[[ DATASET RECORDS open ]]

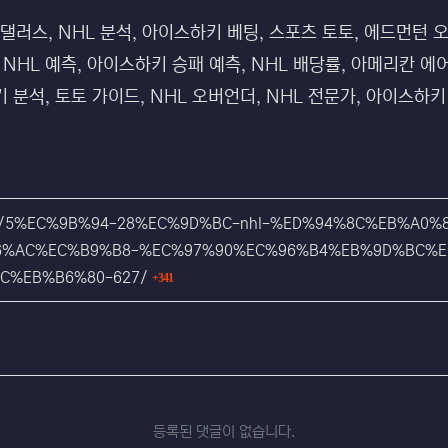
 댈러스, NHL 분석, 아이스하키 베팅, 스포츠 토토, 에드먼턴
NHL 예측, 아이스하키 승패 예측, NHL 배당률, 아메리칸 에
 분석, 토토 가이드, NHL 오버언더, NHL 전문가, 아이스하키
_1007/5%EC%9B%94-28%EC%9D%BC-nhl-%ED%94%8C%EB%A
6%AC%EC%B9%B8-%EC%97%90%EC%96%B4%EB%9D%BC%E
회 연결
C%EB%B6%80-627/
341
등록된 댓글이 없습니다.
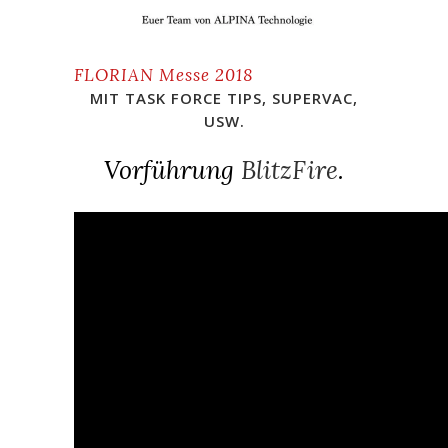
FLORIAN Messe 2018
MIT
TASK FORCE TIPS
,
SUPERVAC
,
USW.
Vorführung
BlitzFire
.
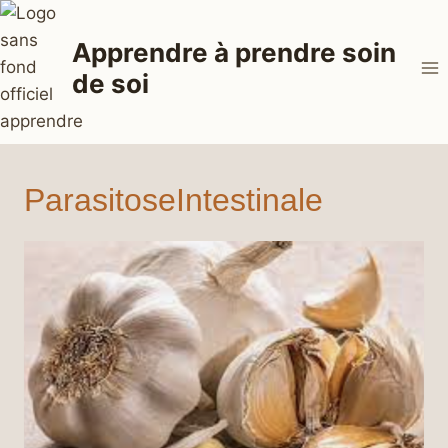
Aller
au
Apprendre à prendre soin
contenu
de soi
ParasitoseIntestinale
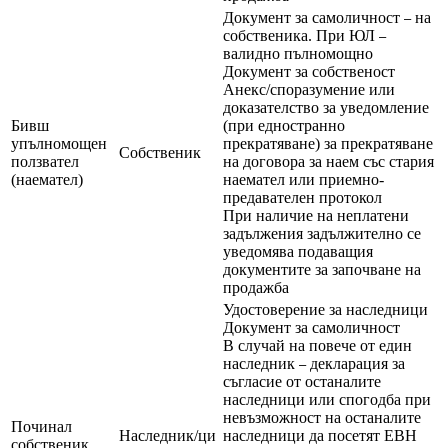
Документ за самоличност
на
–
собственика. При ЮЛ
–
валидно пълномощно
Документ за собственост
Анекс/споразумение или
доказателство за уведомление
Бивш
(при едностранно
упълномощен
прекратяване) за прекратяване
Собственик
ползвател
на договора за наем със стария
(наемател)
наемател или приемно-
предавателен протокол
При наличие на неплатени
задължения задължително се
уведомява подаващия
документите за започване на
продажба
Удостоверение за наследници
Документ за самоличност
В случай на повече от един
наследник
декларация за
–
съгласие от останалите
наследници или спогодба при
невъзможност на останалите
Починал
Наследник/ци
наследници да посетят ЕВН
собственик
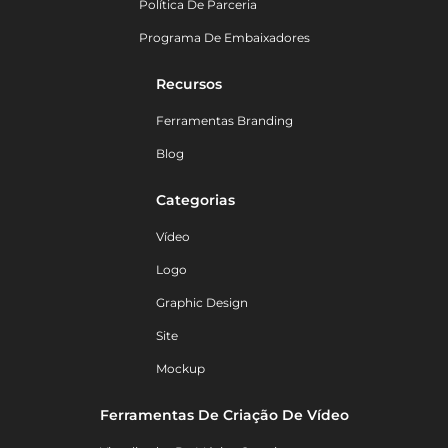
Política De Parceria
Programa De Embaixadores
Recursos
Ferramentas Branding
Blog
Categorias
Vídeo
Logo
Graphic Design
Site
Mockup
Ferramentas De Criação De Vídeo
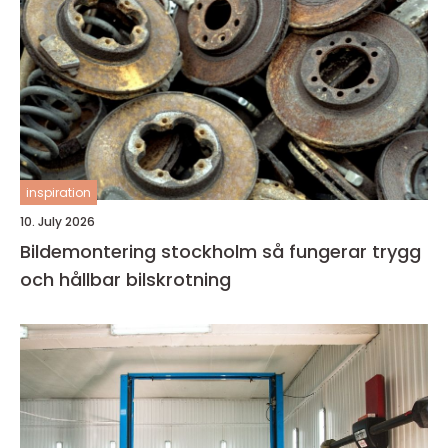
inspiration
10. July 2026
Bildemontering stockholm så fungerar trygg
och hållbar bilskrotning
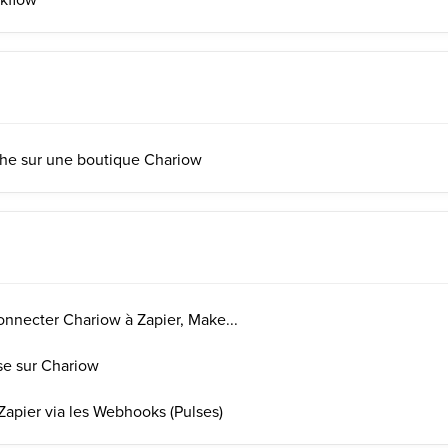
che sur une boutique Chariow
onnecter Chariow à Zapier, Make...
lse sur Chariow
apier via les Webhooks (Pulses)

[[ DATASET RECORDS closed ]]

Take every line from the records that holds "아이스하키" and copy it down.

◆ RESULT:
 댈러스, NHL 분석, 아이스하키 베팅, 스포츠 토토, 에드먼턴
NHL 예측, 아이스하키 승패 예측, NHL 배당률, 아메리칸 에
 분석, 토토 가이드, NHL 오버언더, NHL 전문가, 아이스하키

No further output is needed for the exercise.